**THE PROBLEM**
Within the entries below, every line containing "degli" is to be copied.

**RECORDS FOR THIS EXERCISE**
··········

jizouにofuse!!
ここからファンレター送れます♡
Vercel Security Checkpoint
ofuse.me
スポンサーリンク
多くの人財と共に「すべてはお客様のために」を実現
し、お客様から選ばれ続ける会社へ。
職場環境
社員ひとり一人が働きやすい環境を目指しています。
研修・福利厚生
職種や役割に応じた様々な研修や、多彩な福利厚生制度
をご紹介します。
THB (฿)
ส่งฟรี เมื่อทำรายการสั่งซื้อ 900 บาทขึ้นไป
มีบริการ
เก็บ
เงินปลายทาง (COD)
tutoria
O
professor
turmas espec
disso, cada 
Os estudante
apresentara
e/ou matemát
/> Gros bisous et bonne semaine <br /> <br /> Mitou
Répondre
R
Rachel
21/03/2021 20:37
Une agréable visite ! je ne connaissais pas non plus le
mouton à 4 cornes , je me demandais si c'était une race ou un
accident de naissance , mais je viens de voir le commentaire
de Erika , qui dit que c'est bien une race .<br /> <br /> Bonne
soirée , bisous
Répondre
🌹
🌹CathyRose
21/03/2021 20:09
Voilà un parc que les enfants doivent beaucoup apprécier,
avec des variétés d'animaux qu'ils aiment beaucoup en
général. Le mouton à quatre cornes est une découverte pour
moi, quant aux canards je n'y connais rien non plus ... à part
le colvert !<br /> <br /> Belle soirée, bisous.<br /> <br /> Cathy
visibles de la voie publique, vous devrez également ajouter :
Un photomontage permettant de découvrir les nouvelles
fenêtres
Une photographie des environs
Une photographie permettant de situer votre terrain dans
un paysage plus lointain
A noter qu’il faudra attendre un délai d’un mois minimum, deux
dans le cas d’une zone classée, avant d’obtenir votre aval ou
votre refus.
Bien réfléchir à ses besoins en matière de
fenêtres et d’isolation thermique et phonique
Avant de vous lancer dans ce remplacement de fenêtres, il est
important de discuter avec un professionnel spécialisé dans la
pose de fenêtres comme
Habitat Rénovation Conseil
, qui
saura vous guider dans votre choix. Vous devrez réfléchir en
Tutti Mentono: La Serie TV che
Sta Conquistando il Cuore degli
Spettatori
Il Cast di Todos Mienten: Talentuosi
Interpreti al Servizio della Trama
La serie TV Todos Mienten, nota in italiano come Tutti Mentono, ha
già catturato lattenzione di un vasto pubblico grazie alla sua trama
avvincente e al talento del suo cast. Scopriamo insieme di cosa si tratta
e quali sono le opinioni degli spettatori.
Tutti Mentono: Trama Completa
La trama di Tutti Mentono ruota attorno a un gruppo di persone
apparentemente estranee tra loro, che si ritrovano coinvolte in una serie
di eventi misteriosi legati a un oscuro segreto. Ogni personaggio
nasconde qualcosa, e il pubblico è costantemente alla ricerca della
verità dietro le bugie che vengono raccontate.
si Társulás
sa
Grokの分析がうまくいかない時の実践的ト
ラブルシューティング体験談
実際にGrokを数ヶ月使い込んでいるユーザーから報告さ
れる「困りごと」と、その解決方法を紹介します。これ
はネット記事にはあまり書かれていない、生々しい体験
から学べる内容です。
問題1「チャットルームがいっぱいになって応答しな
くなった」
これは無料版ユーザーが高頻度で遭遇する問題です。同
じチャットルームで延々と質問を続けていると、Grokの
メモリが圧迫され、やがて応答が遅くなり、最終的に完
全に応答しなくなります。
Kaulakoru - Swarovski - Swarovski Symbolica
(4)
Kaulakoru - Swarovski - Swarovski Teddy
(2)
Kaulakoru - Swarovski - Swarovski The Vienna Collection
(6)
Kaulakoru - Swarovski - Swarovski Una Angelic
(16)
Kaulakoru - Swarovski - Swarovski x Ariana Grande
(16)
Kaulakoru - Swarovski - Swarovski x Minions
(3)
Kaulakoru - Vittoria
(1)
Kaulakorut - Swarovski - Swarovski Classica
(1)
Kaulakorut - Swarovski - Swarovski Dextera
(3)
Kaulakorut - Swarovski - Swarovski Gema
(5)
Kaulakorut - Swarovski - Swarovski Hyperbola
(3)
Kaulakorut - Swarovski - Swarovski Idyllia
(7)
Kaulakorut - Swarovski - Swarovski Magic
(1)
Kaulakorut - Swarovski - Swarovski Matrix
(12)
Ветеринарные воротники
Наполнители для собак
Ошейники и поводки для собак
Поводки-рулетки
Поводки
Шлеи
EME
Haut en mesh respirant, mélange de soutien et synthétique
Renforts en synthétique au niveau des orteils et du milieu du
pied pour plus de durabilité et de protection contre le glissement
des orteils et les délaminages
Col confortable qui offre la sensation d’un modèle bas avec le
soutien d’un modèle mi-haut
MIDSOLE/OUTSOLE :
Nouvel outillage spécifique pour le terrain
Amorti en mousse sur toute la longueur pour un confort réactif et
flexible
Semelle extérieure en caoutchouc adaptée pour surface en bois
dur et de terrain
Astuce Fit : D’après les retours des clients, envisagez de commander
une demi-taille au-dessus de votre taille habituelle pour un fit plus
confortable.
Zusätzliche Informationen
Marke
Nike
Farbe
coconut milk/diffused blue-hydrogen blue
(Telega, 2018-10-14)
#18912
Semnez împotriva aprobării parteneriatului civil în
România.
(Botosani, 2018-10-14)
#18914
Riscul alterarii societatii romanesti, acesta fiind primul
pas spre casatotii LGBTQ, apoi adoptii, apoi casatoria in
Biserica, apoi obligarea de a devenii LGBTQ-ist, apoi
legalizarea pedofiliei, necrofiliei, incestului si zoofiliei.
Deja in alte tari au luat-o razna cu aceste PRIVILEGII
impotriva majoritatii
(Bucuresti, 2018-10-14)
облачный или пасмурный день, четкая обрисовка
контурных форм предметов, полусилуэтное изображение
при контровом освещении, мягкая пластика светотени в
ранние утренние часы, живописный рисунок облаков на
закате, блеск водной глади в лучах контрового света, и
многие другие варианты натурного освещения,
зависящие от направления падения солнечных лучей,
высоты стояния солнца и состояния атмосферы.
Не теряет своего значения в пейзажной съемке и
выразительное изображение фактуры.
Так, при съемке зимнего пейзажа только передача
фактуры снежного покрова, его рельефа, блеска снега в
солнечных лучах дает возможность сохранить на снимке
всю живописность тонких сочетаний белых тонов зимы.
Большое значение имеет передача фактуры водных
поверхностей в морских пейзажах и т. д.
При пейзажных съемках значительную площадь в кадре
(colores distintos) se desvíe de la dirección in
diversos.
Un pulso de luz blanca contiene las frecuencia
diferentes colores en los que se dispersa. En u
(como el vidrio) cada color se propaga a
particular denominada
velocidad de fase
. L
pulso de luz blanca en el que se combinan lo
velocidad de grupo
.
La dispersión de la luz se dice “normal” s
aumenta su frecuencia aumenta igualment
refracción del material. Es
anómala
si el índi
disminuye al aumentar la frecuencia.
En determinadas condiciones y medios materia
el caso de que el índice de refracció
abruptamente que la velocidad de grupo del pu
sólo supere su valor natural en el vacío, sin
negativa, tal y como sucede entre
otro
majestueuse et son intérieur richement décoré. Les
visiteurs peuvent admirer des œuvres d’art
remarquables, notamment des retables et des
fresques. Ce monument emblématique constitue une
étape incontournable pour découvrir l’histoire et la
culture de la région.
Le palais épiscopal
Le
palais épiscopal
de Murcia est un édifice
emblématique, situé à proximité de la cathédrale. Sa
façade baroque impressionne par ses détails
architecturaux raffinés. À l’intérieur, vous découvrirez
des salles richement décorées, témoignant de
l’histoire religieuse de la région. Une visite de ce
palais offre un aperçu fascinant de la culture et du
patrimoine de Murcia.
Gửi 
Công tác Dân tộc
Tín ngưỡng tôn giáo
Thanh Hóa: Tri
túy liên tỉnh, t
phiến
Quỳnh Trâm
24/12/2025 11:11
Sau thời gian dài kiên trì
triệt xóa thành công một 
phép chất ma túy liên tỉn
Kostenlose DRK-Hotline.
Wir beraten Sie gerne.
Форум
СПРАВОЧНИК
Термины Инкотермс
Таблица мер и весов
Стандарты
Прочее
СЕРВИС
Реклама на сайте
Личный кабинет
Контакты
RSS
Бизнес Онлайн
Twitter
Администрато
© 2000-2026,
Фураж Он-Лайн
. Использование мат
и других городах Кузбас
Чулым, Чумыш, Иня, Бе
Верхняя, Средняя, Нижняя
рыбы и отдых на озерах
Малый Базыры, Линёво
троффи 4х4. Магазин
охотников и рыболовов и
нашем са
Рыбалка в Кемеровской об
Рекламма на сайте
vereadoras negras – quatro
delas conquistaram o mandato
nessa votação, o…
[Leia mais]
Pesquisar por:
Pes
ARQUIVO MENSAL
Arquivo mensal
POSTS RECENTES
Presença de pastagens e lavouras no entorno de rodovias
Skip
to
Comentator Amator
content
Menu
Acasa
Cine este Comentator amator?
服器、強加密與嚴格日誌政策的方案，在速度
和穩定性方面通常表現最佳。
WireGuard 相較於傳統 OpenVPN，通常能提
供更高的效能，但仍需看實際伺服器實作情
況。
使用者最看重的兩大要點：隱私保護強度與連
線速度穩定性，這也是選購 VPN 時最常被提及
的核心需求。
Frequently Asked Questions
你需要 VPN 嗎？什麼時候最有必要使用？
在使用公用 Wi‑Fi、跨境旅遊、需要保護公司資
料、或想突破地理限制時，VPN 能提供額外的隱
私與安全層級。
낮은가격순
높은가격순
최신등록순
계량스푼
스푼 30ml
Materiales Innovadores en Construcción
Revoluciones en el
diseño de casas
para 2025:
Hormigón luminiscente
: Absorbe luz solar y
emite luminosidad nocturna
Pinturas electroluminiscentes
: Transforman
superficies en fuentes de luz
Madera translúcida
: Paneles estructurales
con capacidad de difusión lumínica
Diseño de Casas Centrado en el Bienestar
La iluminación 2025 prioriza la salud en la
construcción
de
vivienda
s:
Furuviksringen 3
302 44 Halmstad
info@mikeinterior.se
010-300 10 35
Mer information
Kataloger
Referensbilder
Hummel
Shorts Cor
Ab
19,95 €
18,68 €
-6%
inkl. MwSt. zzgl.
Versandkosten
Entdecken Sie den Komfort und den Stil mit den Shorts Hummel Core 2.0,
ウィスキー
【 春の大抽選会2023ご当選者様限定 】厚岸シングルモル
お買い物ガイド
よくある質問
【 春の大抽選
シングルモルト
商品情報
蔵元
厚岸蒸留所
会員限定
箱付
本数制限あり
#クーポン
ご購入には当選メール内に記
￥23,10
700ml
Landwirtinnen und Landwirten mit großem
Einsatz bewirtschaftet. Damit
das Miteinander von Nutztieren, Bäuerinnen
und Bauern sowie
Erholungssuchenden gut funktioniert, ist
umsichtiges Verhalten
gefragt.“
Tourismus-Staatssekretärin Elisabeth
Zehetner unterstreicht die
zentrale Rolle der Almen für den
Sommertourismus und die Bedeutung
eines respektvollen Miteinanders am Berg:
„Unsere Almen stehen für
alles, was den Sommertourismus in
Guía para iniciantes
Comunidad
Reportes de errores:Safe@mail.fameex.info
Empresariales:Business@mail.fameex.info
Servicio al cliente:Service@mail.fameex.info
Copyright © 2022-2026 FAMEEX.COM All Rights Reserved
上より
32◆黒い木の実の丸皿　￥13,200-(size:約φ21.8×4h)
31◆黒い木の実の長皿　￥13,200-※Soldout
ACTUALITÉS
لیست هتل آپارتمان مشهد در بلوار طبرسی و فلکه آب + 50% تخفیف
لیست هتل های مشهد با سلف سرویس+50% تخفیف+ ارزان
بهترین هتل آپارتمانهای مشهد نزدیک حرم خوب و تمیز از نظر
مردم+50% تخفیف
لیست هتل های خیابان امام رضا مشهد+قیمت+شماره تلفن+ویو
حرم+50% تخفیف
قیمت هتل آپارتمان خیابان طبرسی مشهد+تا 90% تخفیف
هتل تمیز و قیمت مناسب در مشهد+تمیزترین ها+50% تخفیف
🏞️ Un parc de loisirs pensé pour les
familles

··········

**OUTPUT OF THE TASK**
Sta Conquistando il Cuore degli
e quali sono le opinioni degli spettatori.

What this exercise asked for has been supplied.